L’export dei formaggi italiani cresce verso tutte le destinazioni

I dati di Assolatte sulle vendite estere nel 2022: superate le 550.000 tonnellate, per un fatturato vicino ai 4,2 miliardi di euro

L’export continua a trainare lo sviluppo del dairy nazionale. Nel 2022, le esportazioni complessive di formaggi italiani hanno superato 550.000 tonnellate (+6%), per un fatturato vicino ai 4,2 miliardi di euro (+19%). “Abbiamo ‘bruciato’ anche i numeri del 2021, quelli che ritenevamo essere un record irripetibile, con un ottimo risultato raggiunto peraltro in un contesto incredibilmente sfavorevole che ha coinvolto produttori e consumatori di tutto il mondo”, commenta il Presidente Assolatte Paolo Zanetti.

I MERCATI PRINCIPALI

Nonostante un’inflazione a due cifre, il 2022 è stato infatti un anno di vendite a volume in incessante crescita verso molti paesi, sia europei sia extra europei. Spiccano in particolare la Spagna (+19%), divenuta il terzo mercato in area Ue, la Francia (+12%), i Paesi Bassi (+14%), la Polonia (+17%) e la Svezia. In area extra-Ue, invece, volumi da primato e tassi di incremento tra il +20% e il +30% in Canada, Giappone, Cina e Arabia Saudita. Con 120.000 tonnellate, la Francia si conferma nuovamente il primo mercato per i formaggi italiani.

E mentre al Dubai World Trade Center è in scena la 28esima edizione Gulfood, evento fieristico di portata internazionale, Assolatte sottolinea le buone performance dei formaggi italiani nei paesi del Medio Oriente. Emirati Arabi Uniti (con 2.300 tonnellate eportate nel 2022) e Arabia Saudita (1.700) sono entrati nella nuova top-10 delle destinazioni extra europee.
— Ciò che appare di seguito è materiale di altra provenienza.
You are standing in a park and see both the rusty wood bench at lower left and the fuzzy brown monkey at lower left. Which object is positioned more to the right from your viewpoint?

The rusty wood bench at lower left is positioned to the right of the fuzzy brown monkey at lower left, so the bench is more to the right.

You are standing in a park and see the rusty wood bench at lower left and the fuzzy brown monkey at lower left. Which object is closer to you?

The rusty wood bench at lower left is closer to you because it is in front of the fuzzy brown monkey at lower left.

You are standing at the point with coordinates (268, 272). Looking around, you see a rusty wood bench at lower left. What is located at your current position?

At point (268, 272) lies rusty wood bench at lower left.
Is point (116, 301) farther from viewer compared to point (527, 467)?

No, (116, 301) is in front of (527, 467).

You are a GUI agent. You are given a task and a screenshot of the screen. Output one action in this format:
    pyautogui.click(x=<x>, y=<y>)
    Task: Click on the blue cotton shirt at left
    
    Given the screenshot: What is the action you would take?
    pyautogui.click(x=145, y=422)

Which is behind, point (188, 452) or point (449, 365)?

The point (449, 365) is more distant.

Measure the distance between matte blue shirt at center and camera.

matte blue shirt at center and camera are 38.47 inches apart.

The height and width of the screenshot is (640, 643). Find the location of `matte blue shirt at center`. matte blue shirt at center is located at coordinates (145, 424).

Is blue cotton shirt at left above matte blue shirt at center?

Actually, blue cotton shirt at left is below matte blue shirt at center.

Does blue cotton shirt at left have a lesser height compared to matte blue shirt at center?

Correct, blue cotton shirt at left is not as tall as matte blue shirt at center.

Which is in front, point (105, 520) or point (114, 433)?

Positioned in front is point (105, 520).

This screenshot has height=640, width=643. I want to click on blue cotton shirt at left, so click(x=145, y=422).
LA TUTELA DELLE INDICAZIONI GEOGRAFICHE

Questo successo dell’export deve molto anche agli accordi commerciali dell’Ue con i paesi extra-UE, che prevedono il riconoscimento delle indicazioni geografiche, i contingenti tariffari e la rimozione delle barriere daziarie e non daziare. Non è un caso che paesi come Canada, Giappone e Cina siano ormai diventati mercati strategici per l’export italiano.
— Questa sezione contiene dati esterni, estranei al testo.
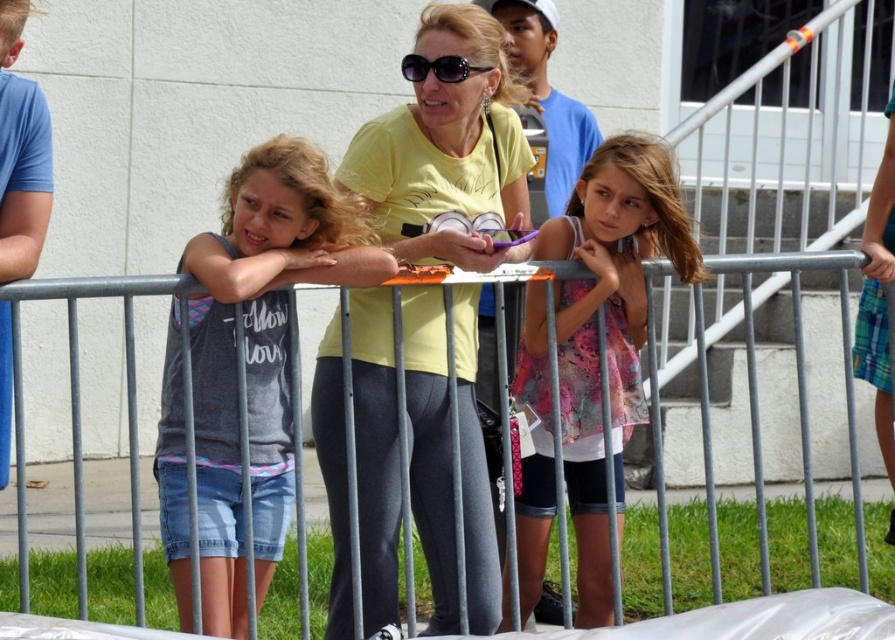 Question: Among these points, which one is nearest to the camera?

Choices:
 (A) (436, 68)
 (B) (586, 342)

Answer: (A)

Question: Which point is closer to the camera?

Choices:
 (A) (427, 524)
 (B) (567, 438)
 (C) (408, 67)

Answer: (C)

Question: Does yellow matte t-shirt at center have a greater width compared to metallic gray fence at center?

Choices:
 (A) yes
 (B) no

Answer: (A)

Question: Based on their relative distances, which object is farther from the black plastic sunglasses at center?

Choices:
 (A) denim shorts at center
 (B) printed fabric dress at center
 (C) yellow matte t-shirt at center
 (D) metallic gray fence at center

Answer: (B)

Question: Where is printed fabric dress at center located in relation to black plastic sunglasses at center in the image?

Choices:
 (A) left
 (B) right

Answer: (B)

Question: Is denim shorts at center above black plastic sunglasses at center?

Choices:
 (A) no
 (B) yes

Answer: (A) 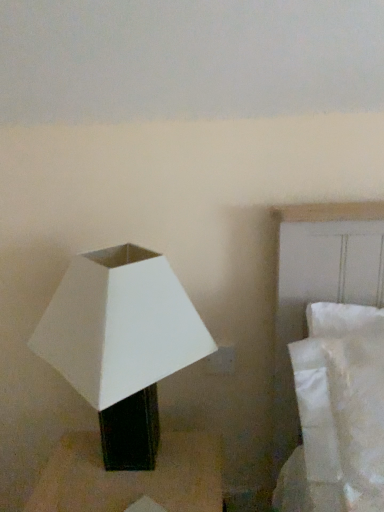 Locate an element on the screen. white matte lampshade at left is located at coordinates (121, 344).

This screenshot has width=384, height=512. What do you see at coordinates (121, 344) in the screenshot?
I see `white matte lampshade at left` at bounding box center [121, 344].

Image resolution: width=384 pixels, height=512 pixels. I want to click on white matte lampshade at left, so click(121, 344).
Proprio il riconoscimento delle indicazioni geografiche, d’altra parte, è oramai la conditio sine qua non che la Commissione europea pone per la stipula di qualsiasi negoziato. “La valorizzazione dei prodotti Dop e Igp è un punto di forza anche nei confronti di quelle intese che, per altri aspetti, suscitano perplessità o timori”, sottolinea Zanetti. “Come l’accordo in corso di ratifica con la Nuova Zelanda, un paese con un mercato interno troppo piccolo per risultare appetibile, ma al contempo grande competitor dell’Ue nella produzione ed esportazione di latte e derivati”.
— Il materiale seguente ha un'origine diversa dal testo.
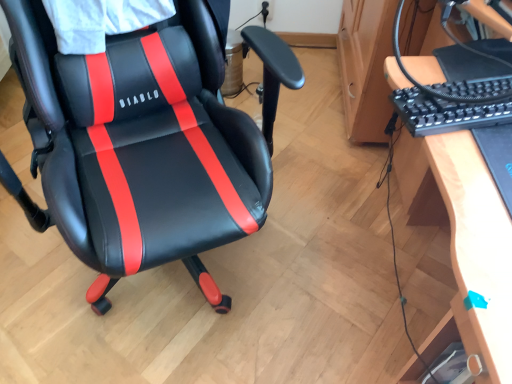 Question: From a real-world perspective, is wooden desk at right below black leather chair at center?

Choices:
 (A) no
 (B) yes

Answer: (A)

Question: Is wooden desk at right not within black leather chair at center?

Choices:
 (A) no
 (B) yes

Answer: (B)

Question: Considering the relative positions of wooden desk at right and black leather chair at center in the image provided, is wooden desk at right behind black leather chair at center?

Choices:
 (A) no
 (B) yes

Answer: (A)

Question: From the image's perspective, is wooden desk at right beneath black leather chair at center?

Choices:
 (A) yes
 (B) no

Answer: (A)

Question: Can you confirm if wooden desk at right is wider than black leather chair at center?

Choices:
 (A) no
 (B) yes

Answer: (A)

Question: From the image's perspective, is wooden desk at right above or below black plastic keyboard at right?

Choices:
 (A) below
 (B) above

Answer: (A)

Question: Considering the positions of wooden desk at right and black plastic keyboard at right in the image, is wooden desk at right bigger or smaller than black plastic keyboard at right?

Choices:
 (A) big
 (B) small

Answer: (A)

Question: In terms of width, does wooden desk at right look wider or thinner when compared to black plastic keyboard at right?

Choices:
 (A) thin
 (B) wide

Answer: (A)

Question: Considering the positions of wooden desk at right and black plastic keyboard at right in the image, is wooden desk at right taller or shorter than black plastic keyboard at right?

Choices:
 (A) short
 (B) tall

Answer: (B)

Question: Is wooden desk at right inside or outside of black leather chair at center?

Choices:
 (A) inside
 (B) outside

Answer: (B)

Question: Relative to black leather chair at center, is wooden desk at right in front or behind?

Choices:
 (A) behind
 (B) front

Answer: (B)

Question: From a real-world perspective, is wooden desk at right physically located above or below black leather chair at center?

Choices:
 (A) below
 (B) above

Answer: (B)

Question: Is wooden desk at right bigger or smaller than black leather chair at center?

Choices:
 (A) big
 (B) small

Answer: (B)

Question: From the image's perspective, is black plastic keyboard at right located above or below wooden desk at right?

Choices:
 (A) above
 (B) below

Answer: (A)

Question: Considering the positions of black plastic keyboard at right and wooden desk at right in the image, is black plastic keyboard at right bigger or smaller than wooden desk at right?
La Nuova Zelanda, sottolinea Assolatte, è il terzo esportatore mondiale dopo Stati Uniti e Unione europea. Della sua produzione fanno parte molti formaggi “italian ed european sounding”, che esporta in grandi quantità verso i paesi asiatici. “È quindi evidente la necessità di un accordo di riconoscimento delle denominazioni protette”.